#### Exercise inputs

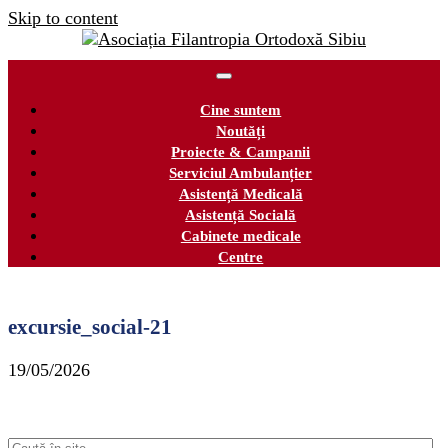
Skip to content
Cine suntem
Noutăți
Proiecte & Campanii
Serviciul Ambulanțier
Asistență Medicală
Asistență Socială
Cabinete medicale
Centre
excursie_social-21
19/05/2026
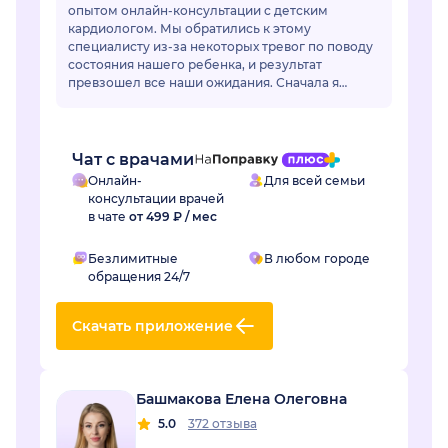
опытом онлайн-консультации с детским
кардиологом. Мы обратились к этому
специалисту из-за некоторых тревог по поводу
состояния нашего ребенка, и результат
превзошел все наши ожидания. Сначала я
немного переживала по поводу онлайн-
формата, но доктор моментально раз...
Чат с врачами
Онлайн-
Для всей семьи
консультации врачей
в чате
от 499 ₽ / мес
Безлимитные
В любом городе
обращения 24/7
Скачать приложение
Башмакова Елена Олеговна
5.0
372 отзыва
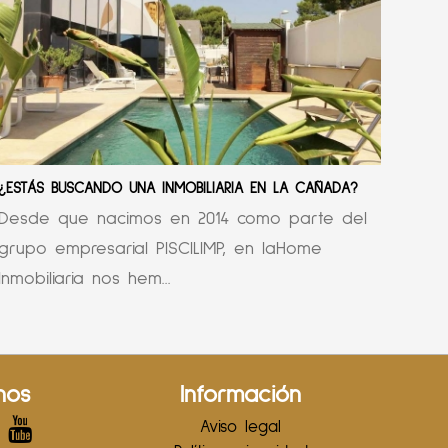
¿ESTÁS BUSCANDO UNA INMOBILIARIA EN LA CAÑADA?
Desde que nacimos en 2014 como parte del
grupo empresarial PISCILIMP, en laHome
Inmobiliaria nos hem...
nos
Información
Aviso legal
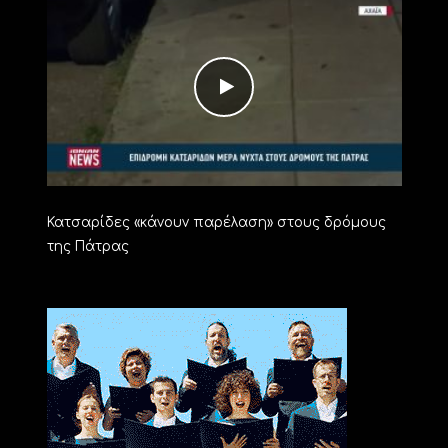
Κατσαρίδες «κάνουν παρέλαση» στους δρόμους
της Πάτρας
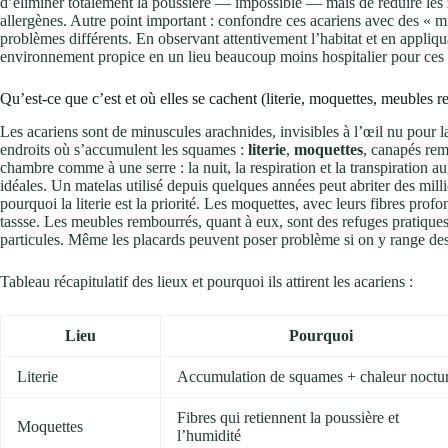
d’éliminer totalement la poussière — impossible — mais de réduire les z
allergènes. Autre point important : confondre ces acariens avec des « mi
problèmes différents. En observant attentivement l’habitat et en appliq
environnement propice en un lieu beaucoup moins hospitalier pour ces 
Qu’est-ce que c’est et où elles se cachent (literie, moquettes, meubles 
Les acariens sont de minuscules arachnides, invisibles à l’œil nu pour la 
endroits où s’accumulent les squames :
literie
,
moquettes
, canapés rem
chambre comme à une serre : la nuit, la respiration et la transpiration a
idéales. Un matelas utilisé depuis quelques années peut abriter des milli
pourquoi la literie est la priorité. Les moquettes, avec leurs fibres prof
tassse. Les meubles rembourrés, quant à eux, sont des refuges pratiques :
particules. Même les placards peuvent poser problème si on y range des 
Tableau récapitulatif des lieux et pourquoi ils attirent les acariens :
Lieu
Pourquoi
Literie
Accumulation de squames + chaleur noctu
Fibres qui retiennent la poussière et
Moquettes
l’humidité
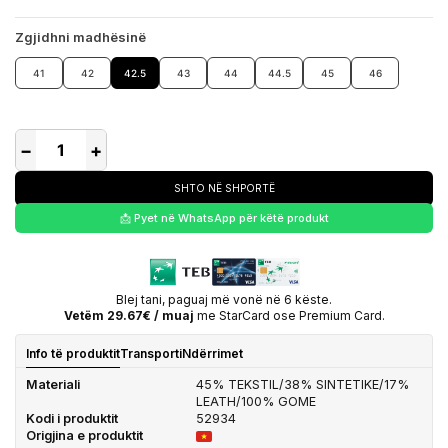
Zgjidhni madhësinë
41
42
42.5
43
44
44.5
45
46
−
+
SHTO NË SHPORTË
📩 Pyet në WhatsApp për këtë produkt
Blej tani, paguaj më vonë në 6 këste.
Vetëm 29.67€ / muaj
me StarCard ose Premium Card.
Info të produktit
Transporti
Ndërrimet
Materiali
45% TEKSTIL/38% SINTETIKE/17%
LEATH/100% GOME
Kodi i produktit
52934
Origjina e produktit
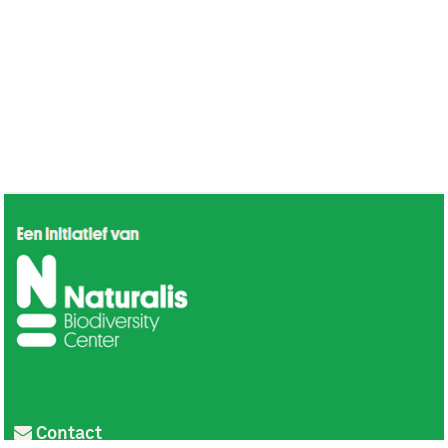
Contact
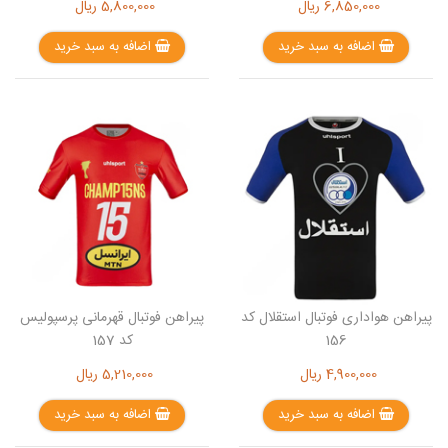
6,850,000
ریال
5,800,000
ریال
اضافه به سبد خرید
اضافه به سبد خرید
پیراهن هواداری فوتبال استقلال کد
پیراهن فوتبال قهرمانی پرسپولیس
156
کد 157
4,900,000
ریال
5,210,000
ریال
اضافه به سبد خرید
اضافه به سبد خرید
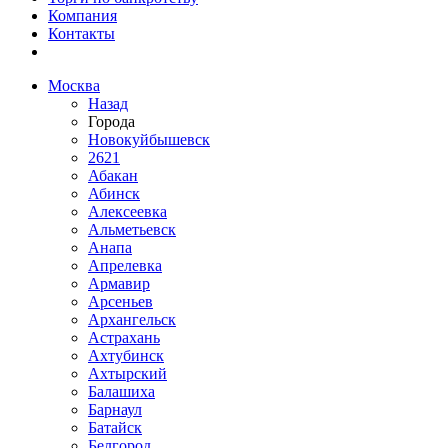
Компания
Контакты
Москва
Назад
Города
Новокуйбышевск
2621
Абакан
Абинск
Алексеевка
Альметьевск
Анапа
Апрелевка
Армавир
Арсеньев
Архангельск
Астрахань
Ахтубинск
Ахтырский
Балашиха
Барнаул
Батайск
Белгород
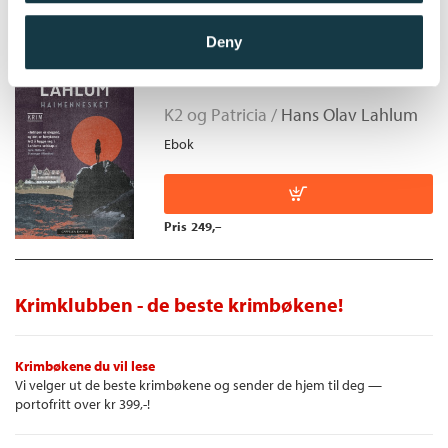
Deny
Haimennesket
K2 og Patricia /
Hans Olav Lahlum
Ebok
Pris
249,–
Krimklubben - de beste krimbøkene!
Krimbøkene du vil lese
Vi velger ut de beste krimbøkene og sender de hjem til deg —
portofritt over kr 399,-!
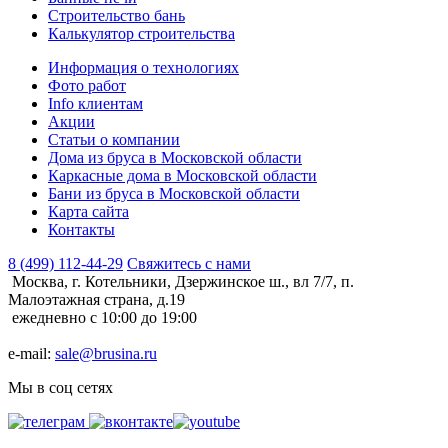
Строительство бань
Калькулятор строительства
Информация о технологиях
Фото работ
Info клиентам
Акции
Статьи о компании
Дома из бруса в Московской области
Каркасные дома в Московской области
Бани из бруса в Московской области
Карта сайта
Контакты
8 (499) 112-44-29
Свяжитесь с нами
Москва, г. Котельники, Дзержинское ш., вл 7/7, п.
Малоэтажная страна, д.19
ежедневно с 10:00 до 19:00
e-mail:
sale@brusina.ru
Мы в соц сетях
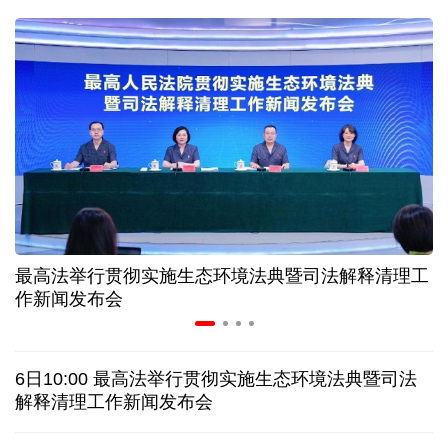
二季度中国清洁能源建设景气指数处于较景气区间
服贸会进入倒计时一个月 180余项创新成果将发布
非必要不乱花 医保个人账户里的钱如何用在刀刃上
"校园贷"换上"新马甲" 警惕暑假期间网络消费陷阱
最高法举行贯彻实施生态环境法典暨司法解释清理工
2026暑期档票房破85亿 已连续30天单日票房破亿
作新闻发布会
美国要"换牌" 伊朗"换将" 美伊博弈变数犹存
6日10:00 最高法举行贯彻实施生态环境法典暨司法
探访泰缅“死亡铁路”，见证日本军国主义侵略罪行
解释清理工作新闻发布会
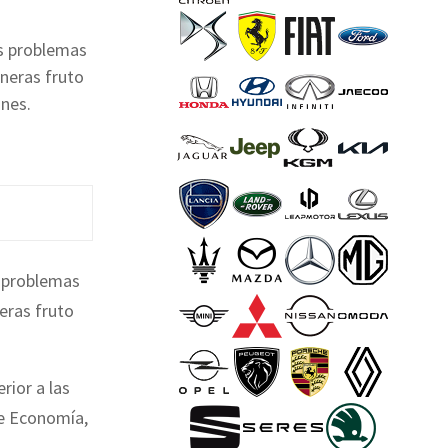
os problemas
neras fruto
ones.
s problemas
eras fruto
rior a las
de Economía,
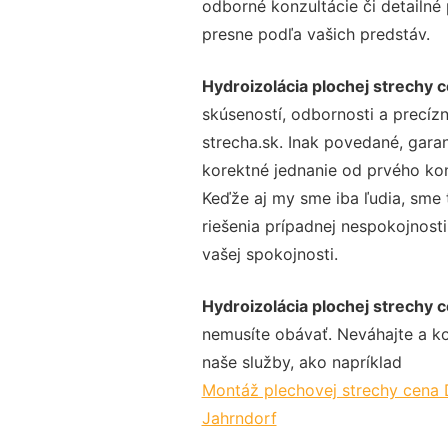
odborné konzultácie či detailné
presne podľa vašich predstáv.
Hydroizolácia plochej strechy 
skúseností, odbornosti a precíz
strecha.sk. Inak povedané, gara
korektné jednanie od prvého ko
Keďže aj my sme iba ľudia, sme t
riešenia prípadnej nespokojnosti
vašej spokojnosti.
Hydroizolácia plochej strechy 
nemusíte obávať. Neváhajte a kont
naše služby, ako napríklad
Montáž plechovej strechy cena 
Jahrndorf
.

########
#### Exercise inputs

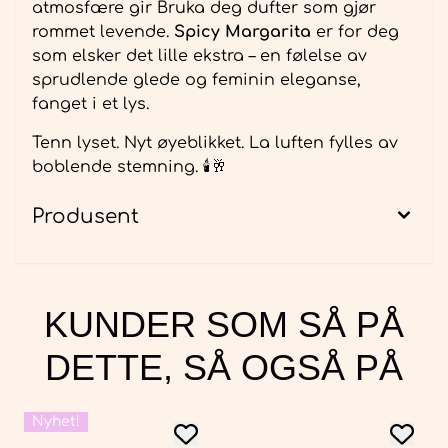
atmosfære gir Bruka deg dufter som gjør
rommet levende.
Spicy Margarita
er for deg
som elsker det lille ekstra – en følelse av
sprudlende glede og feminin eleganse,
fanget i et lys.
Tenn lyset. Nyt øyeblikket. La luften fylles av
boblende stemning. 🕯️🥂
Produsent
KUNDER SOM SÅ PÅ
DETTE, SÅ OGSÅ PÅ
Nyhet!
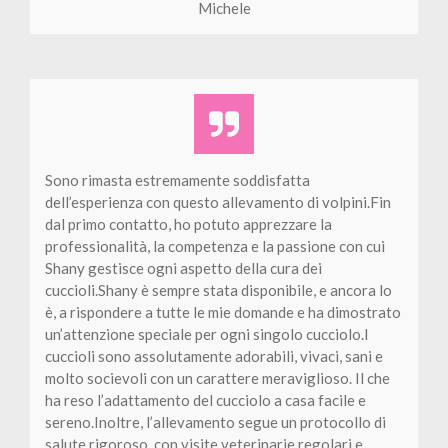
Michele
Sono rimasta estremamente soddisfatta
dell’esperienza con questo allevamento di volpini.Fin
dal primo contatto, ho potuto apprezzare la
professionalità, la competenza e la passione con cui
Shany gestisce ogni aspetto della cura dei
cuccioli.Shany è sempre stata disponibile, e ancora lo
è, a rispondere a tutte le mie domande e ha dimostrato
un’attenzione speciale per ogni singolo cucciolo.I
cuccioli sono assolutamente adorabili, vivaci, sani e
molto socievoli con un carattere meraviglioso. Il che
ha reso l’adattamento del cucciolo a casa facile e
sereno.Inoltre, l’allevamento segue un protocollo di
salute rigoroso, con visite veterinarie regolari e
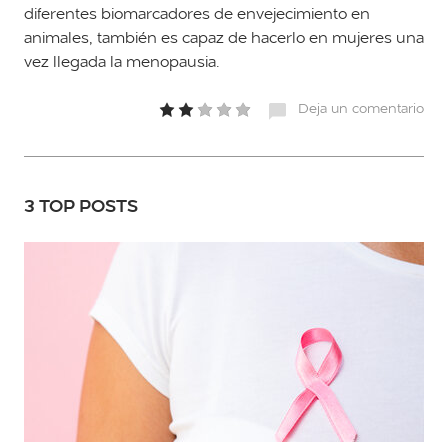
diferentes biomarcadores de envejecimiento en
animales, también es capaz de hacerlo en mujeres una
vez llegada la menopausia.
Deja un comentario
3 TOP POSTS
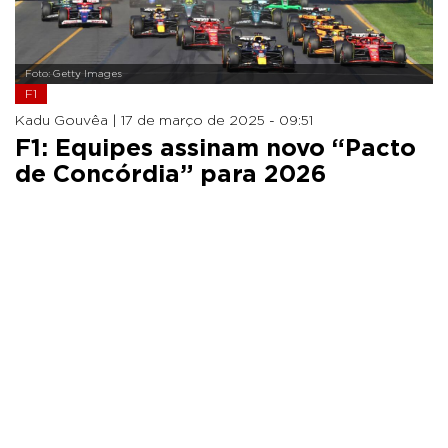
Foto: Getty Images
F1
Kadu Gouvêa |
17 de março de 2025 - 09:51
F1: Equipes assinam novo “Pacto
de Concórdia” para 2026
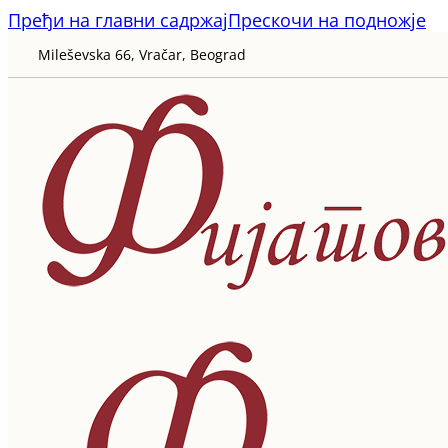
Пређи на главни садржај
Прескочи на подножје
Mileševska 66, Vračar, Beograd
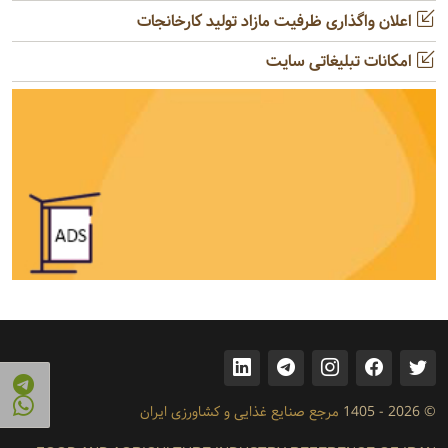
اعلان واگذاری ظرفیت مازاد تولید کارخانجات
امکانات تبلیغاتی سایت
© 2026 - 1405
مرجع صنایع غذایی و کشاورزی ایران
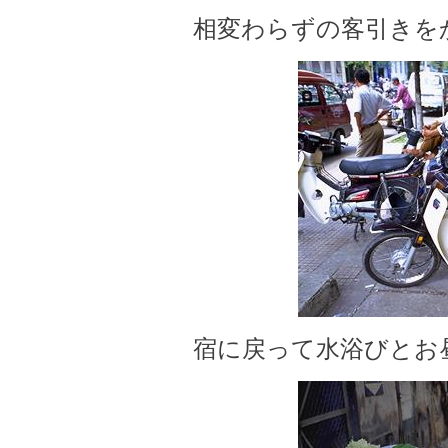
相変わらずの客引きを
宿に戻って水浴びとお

########
#### Exercise inputs

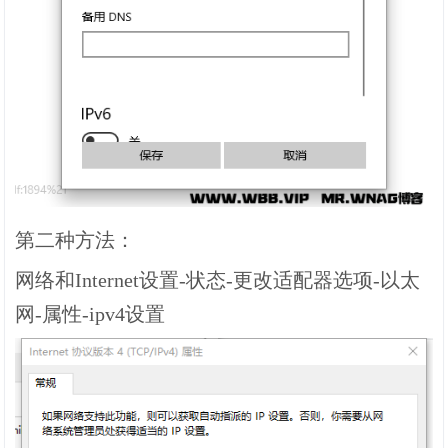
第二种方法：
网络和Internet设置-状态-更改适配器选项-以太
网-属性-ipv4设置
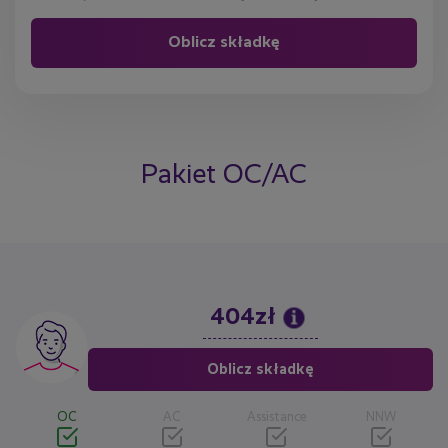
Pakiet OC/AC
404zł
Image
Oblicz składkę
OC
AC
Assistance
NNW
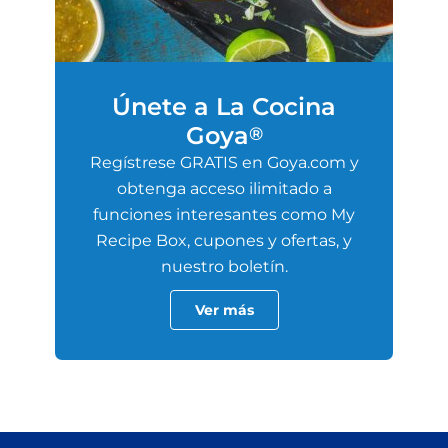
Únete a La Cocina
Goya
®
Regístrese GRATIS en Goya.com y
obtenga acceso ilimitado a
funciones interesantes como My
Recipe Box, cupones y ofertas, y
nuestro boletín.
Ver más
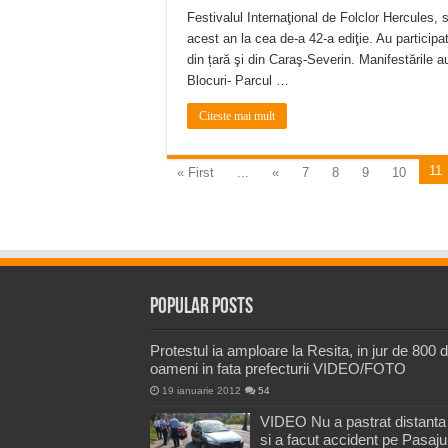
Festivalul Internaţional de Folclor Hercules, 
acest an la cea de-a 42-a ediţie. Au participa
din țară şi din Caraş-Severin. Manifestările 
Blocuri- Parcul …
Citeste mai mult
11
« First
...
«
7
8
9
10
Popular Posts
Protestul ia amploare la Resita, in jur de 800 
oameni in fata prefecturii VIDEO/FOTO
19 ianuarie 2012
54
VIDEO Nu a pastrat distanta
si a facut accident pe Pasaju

########

* Assigned task:
Your answer should consist of the lines from the line with "dell’esperienza con questo" to the line with "è, a rispondere" above, repeated exactly, both ends included.

* Written reply:
dell’esperienza con questo allevamento di volpini.Fin
dal primo contatto, ho potuto apprezzare la
professionalità, la competenza e la passione con cui
Shany gestisce ogni aspetto della cura dei
cuccioli.Shany è sempre stata disponibile, e ancora lo
è, a rispondere a tutte le mie domande e ha dimostrato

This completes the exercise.